● **Collected data**
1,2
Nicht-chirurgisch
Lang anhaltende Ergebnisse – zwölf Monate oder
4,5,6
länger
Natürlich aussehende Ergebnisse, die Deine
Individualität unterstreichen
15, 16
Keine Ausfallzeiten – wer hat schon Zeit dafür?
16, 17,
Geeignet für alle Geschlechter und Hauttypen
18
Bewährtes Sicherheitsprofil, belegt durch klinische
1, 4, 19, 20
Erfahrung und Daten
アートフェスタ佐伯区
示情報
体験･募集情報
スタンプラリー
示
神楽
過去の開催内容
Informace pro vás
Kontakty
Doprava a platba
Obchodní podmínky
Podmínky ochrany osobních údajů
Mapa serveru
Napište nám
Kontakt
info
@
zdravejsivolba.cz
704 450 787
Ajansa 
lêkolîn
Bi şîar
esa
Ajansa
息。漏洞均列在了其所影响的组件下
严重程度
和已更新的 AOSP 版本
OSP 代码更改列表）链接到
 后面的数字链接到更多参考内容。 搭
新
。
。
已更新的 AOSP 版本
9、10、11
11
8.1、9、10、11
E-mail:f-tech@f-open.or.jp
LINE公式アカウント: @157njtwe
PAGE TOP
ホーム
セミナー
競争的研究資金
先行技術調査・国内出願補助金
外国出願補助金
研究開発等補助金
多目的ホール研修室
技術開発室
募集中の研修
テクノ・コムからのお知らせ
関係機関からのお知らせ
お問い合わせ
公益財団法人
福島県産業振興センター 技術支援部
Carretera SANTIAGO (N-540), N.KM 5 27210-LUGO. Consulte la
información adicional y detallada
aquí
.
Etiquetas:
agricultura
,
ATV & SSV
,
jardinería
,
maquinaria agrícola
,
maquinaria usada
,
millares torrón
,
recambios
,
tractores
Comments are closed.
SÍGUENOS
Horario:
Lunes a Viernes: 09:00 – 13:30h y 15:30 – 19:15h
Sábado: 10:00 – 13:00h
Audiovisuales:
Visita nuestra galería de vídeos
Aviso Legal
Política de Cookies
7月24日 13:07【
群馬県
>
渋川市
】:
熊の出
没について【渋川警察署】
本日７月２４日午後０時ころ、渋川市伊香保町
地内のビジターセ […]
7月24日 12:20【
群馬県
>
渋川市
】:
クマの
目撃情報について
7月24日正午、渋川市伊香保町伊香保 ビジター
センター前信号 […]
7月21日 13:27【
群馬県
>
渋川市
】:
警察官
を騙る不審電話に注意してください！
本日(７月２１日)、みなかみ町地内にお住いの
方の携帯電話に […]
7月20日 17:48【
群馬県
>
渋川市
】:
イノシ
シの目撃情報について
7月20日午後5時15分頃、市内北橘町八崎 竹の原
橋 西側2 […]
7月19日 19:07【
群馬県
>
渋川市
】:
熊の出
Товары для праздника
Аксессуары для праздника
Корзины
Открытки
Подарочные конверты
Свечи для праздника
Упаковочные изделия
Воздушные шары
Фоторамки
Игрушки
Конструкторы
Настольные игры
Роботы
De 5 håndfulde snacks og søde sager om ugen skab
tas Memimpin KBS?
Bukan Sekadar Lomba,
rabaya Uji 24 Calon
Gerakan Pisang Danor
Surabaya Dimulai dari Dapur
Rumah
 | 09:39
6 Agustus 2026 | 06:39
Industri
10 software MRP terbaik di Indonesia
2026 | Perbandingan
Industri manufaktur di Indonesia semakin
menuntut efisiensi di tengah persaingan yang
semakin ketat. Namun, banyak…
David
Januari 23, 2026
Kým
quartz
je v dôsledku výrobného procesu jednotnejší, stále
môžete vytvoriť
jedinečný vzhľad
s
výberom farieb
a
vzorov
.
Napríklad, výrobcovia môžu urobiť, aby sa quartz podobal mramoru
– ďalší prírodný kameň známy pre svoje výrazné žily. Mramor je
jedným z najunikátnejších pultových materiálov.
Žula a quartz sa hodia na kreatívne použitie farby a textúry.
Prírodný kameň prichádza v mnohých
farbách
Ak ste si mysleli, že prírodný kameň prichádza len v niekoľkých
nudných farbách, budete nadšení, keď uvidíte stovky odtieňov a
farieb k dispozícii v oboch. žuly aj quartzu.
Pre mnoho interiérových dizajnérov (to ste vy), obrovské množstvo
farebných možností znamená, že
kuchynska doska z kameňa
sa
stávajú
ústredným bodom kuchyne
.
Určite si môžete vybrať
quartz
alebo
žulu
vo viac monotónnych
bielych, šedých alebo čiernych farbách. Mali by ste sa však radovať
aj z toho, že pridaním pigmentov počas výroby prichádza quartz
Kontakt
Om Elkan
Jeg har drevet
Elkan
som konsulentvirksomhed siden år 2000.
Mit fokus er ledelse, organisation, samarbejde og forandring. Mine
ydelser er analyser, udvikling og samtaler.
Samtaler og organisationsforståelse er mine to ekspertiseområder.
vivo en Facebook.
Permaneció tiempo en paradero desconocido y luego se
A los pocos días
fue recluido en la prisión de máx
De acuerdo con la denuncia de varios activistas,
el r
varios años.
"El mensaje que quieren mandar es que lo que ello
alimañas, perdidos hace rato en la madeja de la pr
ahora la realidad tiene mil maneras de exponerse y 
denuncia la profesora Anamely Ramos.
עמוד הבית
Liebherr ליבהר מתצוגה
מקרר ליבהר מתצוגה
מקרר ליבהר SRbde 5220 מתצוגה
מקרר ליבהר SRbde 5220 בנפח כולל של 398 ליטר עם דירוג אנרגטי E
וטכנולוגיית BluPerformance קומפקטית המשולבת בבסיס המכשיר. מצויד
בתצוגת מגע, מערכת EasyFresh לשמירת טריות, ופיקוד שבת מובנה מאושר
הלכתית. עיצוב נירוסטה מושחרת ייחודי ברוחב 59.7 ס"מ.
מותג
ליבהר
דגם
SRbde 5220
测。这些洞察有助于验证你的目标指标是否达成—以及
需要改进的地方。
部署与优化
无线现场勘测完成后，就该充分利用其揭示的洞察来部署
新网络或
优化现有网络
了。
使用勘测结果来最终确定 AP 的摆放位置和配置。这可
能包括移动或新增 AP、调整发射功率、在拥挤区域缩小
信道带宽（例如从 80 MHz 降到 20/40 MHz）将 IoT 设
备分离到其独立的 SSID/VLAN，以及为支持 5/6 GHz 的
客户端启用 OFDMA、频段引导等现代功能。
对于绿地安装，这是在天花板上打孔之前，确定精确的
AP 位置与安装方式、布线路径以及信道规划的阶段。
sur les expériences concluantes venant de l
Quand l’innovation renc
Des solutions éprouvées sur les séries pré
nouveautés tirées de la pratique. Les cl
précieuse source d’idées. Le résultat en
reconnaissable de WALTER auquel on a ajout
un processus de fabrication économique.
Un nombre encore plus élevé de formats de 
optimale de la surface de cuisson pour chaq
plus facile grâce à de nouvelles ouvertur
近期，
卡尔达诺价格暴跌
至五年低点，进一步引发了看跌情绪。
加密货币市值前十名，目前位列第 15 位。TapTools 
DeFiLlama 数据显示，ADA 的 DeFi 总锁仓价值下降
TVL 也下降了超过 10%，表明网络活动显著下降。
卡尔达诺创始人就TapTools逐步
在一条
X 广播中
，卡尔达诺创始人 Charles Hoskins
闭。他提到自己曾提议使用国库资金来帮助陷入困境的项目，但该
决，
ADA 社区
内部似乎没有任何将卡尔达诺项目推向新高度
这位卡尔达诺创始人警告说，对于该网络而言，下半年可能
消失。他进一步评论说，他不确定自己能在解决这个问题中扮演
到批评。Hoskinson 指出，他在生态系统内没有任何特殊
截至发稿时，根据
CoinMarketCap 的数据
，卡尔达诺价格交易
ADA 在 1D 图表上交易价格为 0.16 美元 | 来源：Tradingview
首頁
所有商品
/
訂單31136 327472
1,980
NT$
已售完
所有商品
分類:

● **What is needed**
Within the records above, each line containing "plus" is to be returned.

● **Written solution**
Un nombre encore plus élevé de formats de 
plus facile grâce à de nouvelles ouvertur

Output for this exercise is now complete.